Joost bakker biography of alberta
Soil exploitation has stripped essential vitamins and minerals from the food we currently eat. After 5 years of planning and 25 years testing the concept in various Greenhouse hospitality, events and residential projects , eco-innovator Joost Bakker brings you his latest vision. At the heart of the concept is a system that mimics nature by growing, nourishing and fertilising.
Joost and Norm worked on a number of smaller projects together before joining a major architecture firm for a brief time. They ultimately got together again when landing a six-month study of Granville Island—which led to the start of Hotson Bakker Architects. It was sort of by chance, and I really trust in chance. In early , the pair secured and initiated the Vancouver Granville Island gig after responding to a proposal call.
The six-month study of what to do with Granville Island led to undertaking the full Redeployment Plan. There were no drawings that existed of Granville Island. We basically measured and drew every single square foot of this acre site with its many buildings and structures. We also did a structural analysis of it. So, the interesting part was to then define what constitutes a place of public interest.
Joost bakker biography of alberta
It was a conscious decision to bring a wide array of different types of usage and purpose to the space. Nobody could have imagined how successful this might become. There is an air of excitement about Joost Bakker. You can feel it even before being in his presence: arriving at his Monbulk, Victoria family home and farm which he designed and built one is met by a wall covered in living strawberry plants.
This is where the intrigue begins. He fancied becoming an artist. His philosophy quite literally starts from the ground up: with the soil. Joost has become renowned for his radical, experimental approach to eliminating waste and his new project marks no exception. In essence, the pyrolysis plant converts waste plastic into crude oil by using heat.
The machine uses litres of diesel for this process, but Joost shares the fact that they reuse the diesel from a previous batch. The Monbulk factory is particularly unique because it burns at a lower temperature than average pyrolysis machines, thereby reducing its emissions.
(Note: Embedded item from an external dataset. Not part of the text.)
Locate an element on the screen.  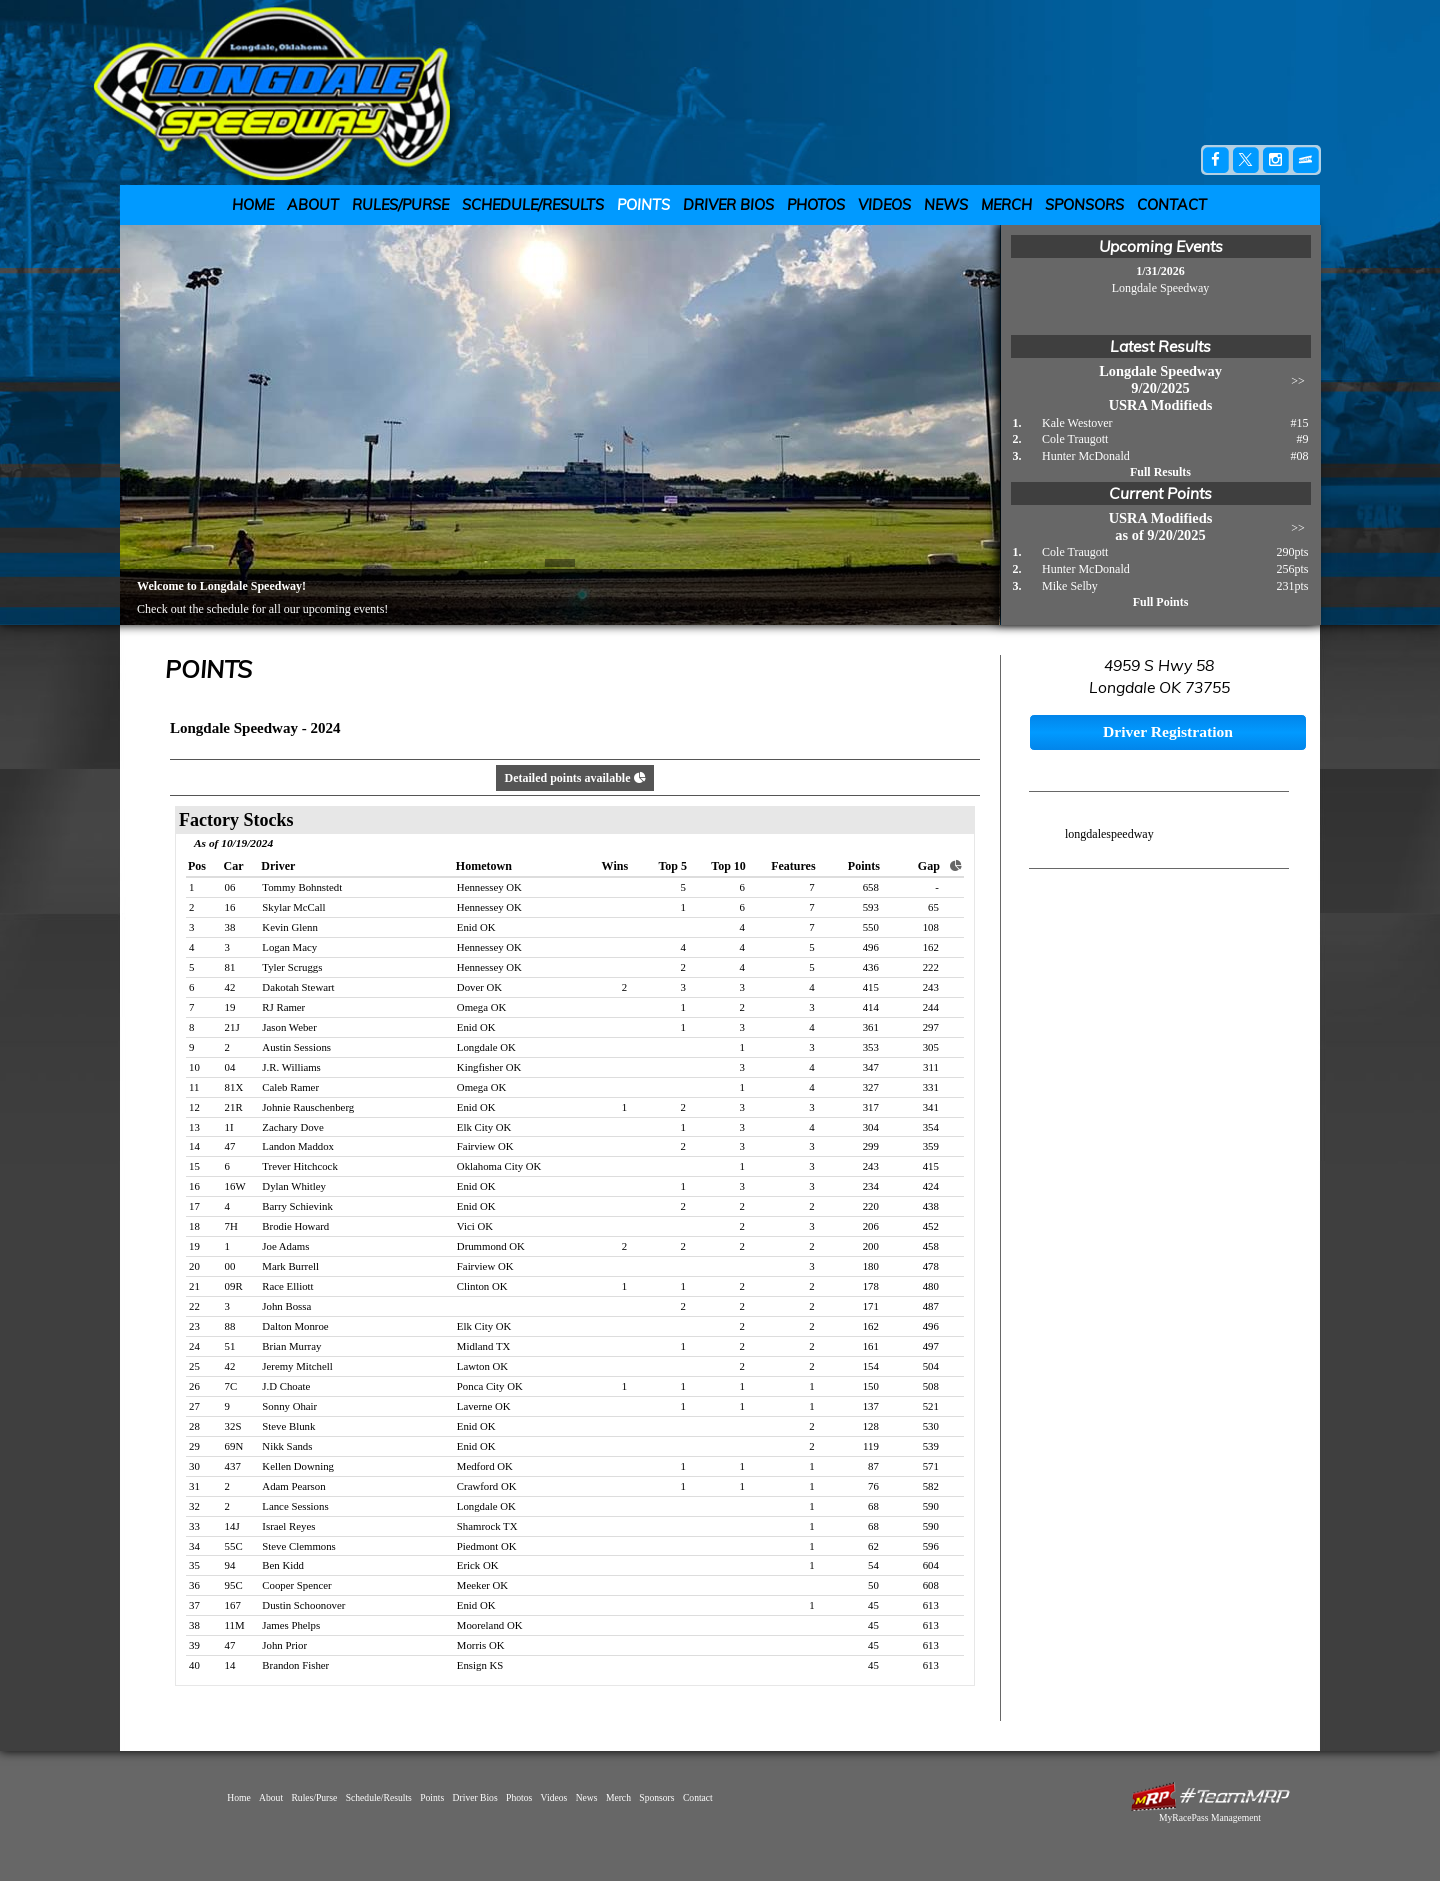
Kellen Downing is located at coordinates (298, 1466).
Recently he abandoned a long-term project to prove the economic viability of turning plastic back into oil through a process called pyrolysis.
I really thought it was going to get up — we realised a safe and efficient system; most importantly, it was affordable. Plastic is the reverse. Test results were proving fruitful, says Bakker. Then the Environmental Protection Authority stepped in. Bakker in the kitchen of his eco-house. The whole design is open source, which means the money Woodleigh has spent on the design and engineering means other schools can use it for free to get their own built.
The buildings are expected to be ready for the start of the school year, giving Year 10 students the chance to be actively involved in their learning spaces, monitoring which species to plant, the energy use of each classroom, the running of the aquaponic systems and more.